Many Representative Men Associated
With the New Movement to
Simplify Orthography.

Andrew Carnegie's latest activity is to champion a movement for the reform of English spelling. He has promised to finance a campaign by the Simplified Spelling Board. The greater part of the actual campaign work will be done by the following executive committee of the board: Professor Brander Matthews, chairman; Dr. Charles P.G. Scott, secretary; Dr. William Hayes Ward, Henry Holt, Dr. I.K. Funk, and Colonel H.B. Sprague. With Mr. Carnegie's backing, far-reaching results are likely to be gained.

Movements for reformed spelling are no new thing, but this is the first one that has been adequately financed.

Word comes from England that the poet Swinburne denounces the Carnegie plan as "a monstrous, barbarous absurdity." But the American press, on the whole, seems favorable. For example, the New York Times says:

The number of people who are vehemently in love with the difficulties, absurdities, inconsistencies—and crystallized ignorances—of our present spelling is very small, and neither their denunciation nor their ridicule will weigh at all heavily upon the great majority, who look upon spelling as a means to an end, and to an end quite different from the preservation of etymological history in the most clumsy, expensive, and deceptive of forms.

One might imagine, from the way in which the enemies of this reform run on, that any changes made now would be the first to which English spelling had ever been subjected—would be the establishment of an evil precedent instead of merely a slight hastening, in the interest of convenience and economy, of a process that has been going on steadily ever since the day when English became a written language.
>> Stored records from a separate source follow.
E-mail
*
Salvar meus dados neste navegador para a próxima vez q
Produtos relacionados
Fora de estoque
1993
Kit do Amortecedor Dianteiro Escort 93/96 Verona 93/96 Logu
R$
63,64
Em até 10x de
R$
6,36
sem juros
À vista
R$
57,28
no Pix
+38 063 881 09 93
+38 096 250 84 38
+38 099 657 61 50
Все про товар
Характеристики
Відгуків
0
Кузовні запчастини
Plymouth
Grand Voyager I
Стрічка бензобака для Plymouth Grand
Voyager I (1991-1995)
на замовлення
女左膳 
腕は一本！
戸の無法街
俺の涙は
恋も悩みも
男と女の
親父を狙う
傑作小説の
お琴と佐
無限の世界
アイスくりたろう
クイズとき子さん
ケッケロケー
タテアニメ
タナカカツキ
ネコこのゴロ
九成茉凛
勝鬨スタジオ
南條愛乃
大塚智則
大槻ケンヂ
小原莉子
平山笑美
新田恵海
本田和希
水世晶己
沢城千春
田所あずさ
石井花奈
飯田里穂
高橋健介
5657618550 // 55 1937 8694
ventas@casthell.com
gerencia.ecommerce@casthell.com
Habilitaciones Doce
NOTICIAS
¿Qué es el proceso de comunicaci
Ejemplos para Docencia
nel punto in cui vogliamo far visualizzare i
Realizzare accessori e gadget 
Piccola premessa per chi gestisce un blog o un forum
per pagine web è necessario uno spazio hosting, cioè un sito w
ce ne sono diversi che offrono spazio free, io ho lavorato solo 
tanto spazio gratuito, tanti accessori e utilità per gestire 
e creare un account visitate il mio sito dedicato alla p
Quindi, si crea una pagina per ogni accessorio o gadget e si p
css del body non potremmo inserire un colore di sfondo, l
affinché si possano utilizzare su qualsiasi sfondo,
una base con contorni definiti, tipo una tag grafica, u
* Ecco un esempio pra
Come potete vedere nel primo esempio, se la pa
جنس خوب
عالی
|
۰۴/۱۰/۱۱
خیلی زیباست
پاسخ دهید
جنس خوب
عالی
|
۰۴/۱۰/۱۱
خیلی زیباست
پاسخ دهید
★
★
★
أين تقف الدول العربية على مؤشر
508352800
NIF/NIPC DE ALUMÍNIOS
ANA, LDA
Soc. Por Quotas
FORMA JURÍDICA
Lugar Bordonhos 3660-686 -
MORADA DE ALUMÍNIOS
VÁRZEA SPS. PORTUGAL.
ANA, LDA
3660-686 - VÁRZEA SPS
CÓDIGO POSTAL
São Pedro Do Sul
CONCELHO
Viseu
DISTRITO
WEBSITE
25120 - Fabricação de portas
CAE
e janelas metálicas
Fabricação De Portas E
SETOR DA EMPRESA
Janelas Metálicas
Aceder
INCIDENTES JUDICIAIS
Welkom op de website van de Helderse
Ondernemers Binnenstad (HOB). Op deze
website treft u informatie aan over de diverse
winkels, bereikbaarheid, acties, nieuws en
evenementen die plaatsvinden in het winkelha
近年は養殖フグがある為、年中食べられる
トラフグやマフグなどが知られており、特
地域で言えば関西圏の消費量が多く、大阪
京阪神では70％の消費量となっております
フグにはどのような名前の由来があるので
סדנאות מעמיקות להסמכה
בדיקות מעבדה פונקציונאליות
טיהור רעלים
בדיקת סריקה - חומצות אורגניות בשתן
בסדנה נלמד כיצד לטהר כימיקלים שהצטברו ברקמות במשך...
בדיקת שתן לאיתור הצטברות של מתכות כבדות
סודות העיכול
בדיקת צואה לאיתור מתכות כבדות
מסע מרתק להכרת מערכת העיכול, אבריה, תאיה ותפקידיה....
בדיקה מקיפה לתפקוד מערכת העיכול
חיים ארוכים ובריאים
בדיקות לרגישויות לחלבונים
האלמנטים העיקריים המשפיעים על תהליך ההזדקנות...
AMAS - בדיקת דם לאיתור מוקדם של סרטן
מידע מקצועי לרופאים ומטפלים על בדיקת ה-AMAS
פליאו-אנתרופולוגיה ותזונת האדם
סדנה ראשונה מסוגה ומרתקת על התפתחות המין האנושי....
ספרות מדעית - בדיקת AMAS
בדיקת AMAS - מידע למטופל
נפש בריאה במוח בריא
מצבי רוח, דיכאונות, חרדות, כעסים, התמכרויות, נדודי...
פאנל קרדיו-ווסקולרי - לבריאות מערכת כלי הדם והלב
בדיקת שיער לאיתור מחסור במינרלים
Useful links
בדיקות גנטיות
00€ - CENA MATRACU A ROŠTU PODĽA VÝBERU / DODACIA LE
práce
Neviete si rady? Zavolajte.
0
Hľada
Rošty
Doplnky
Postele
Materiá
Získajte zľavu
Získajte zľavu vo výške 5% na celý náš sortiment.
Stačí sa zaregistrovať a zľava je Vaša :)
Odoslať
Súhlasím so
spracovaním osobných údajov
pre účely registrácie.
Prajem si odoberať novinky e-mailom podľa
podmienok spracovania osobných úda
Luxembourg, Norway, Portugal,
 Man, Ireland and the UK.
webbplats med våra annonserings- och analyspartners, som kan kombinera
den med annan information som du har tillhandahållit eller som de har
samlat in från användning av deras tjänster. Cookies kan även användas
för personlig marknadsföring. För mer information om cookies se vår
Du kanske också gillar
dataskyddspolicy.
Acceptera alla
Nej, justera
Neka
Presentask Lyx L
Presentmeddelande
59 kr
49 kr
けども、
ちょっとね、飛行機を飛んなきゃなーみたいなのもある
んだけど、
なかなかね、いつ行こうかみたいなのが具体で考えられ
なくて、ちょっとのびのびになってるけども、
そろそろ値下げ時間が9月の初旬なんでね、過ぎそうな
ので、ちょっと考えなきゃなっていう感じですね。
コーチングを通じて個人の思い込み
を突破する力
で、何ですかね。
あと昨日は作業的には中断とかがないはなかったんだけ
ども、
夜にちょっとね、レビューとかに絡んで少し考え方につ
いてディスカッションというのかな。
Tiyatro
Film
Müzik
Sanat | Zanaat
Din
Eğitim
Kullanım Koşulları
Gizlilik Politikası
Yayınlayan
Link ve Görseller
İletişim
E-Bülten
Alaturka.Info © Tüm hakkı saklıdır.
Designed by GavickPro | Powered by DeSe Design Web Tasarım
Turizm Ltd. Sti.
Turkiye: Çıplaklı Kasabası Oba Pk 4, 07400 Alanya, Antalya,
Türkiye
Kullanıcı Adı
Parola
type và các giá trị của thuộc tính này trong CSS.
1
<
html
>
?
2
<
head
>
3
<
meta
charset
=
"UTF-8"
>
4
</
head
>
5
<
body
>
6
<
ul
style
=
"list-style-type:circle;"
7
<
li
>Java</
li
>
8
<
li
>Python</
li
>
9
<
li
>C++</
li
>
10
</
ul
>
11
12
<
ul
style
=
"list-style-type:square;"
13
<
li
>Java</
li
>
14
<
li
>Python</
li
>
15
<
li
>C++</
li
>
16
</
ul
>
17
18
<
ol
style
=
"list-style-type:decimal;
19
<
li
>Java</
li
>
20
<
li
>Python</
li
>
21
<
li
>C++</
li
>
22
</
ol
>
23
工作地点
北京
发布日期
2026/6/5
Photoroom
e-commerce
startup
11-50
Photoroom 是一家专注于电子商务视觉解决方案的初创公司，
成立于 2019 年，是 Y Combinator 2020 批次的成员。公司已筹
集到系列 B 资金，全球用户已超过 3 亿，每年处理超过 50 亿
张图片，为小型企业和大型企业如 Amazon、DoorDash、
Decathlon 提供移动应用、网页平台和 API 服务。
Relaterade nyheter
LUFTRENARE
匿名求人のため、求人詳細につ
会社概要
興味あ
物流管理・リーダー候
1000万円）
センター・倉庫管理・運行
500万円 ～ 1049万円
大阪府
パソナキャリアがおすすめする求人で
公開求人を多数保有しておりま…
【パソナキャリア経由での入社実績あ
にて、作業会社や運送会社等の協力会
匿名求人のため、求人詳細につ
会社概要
One of our correspondents said yesterday that, in his opinion, "before we try to monkey further with so good an instrument as the English language we ought to try to use it properly."

Well, not necessarily. With a little, or even with a lot, of "monkeying" an amount of time almost incalculably large, now devoted to the learning of such utterly useless and imbecile things as the arrangement of the vowels in "siege" and "seize," could be used on the task which our correspondent wisely intimated is so important.

The personality of the Simplified Spelling Board is guarantee that the demand for an improved orthography is not an outgrowth of ignorance or irreverence. These men have more than a little affection for the history of words, and they are not at all likely to do anything that will hide or distort it. They will, however, put and keep that history in its proper place.